Good paying union jobs will come to Maine if the Build Back Better Act passes Congress.

November 19, 2021

Maine State Sen. Joe Baldacci. photo by Ramona du Houx

Oped by Joe Baldacci, Maine Sate Senator

We live in a moment of profound challenge and opportunity.

The pandemic has taken the lives of more than 1,200 Mainers and over 750,000 Americans, and we are still living under the scourge of COVID-19. Thousands of people are unemployed while many struggle to keep up with the demands of work and family. But don’t despair. The House of Representatives just passed transformative legislation, the Build Back Better Act (BBBA) that addresses long-standing failures to support our families, communities and the environment—failures that predate the pandemic but were exacerbated and exposed by it. Now the Senate needs to vote on this historic legislation that will invest in working people, to make up the deficit of dignity and opportunity that we’ve been stuck in for far too long.

They previously voted to gave away trillions to the biggest corporations and richest individuals, the majority of whom pay less taxes than a teacher or mechanic.  It’s time to invest in Mainers with this once-in-a-lifetime opportunity to fundamentally change lives. If passed, it would provide significant benefits for working people while making the kinds of investments we need to see our economy grow for years to come, and protect the environment.

The BBBA would invest in child and elder care workers, who have been underpaid and undervalued for far too long. Some of these frontline heroes found their employers closing their doors even before the pandemic, which only made matters worse. BBBA would address the chronic shortage of child care options, raise wages for these cherished but low-paid workers, and save families money while allowing them to stay in the workforce.
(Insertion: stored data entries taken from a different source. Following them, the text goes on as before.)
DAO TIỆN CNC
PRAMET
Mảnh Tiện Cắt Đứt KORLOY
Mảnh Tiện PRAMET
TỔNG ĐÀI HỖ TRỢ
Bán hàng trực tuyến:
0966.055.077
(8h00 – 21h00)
While I am proud to have supported our heroic nursing home workers, so much more must be done to support older Mainers and those who have disabilities. The BBBA would invest hundreds of millions into home and community-based services, creating thousands of needed jobs caring for the elderly and disabled who want to live independently at home.
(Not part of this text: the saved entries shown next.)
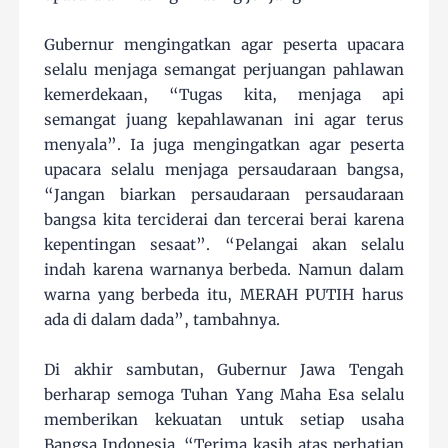
Gubernur mengingatkan agar peserta upacara
selalu menjaga semangat perjuangan pahlawan
kemerdekaan, “Tugas kita, menjaga api
semangat juang kepahlawanan ini agar terus
menyala”. Ia juga mengingatkan agar peserta
upacara selalu menjaga persaudaraan bangsa,
“Jangan biarkan persaudaraan persaudaraan
bangsa kita terciderai dan tercerai berai karena
kepentingan sesaat”. “Pelangai akan selalu
indah karena warnanya berbeda. Namun dalam
warna yang berbeda itu, MERAH PUTIH harus
ada di dalam dada”, tambahnya.
Di akhir sambutan, Gubernur Jawa Tengah
berharap semoga Tuhan Yang Maha Esa selalu
memberikan kekuatan untuk setiap usaha
Bangsa Indonesia. “Terima kasih atas perhatian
Maine’s second Congressional district faces an affordable housing shortage of over 11,000 homes. Statewide, one in five renter households spend more than half their income on housing costs. The BBBA would make historic investments to increase the housing supply, making homes more affordable while stimulating the construction sector.

The BBBA also includes unprecedented investments to address the climate crisis, cut carbon pollution, deliver action on environmental justice, reduce energy bills for working families throughout Maine, and create millions of good jobs. The BBBA would put Mainers to work in clean energy, renewable manufacturing, infrastructure revitalization, and a Civilian Climate Corps that would work to protect our beloved outdoor spaces. These family-sustaining, union jobs would provide a boost for Maine’s local economies, benefiting everyone.

The bill includes more than $550 billion for climate action and will put our country on a path to dramatically cut the pollution driving climate change, while building a just and equitable economy. The investments would set the United States on a path to a 50-52% reduction in carbon pollution by 2030—the same goal scientists say is necessary to prevent the worst impacts of climate change.

In addition, the BBBA would extend the child tax credit to put money in working families’ pockets; expand job training, and make college tuition more affordable.

Recently, the Congressional Budget Office released their report on BBBA, which clearly states it will benefit the economy, saying it would raise $207 billion over 10 years—meaning the net savings would be $127 billion.

We’ve been through so much during the pandemic. With these long-term investments we will bounce back to a more just society. One that gives give everyone a shot at the American dream. One where a fulfilling life is within our grasp. We can do big things, and we can build back better.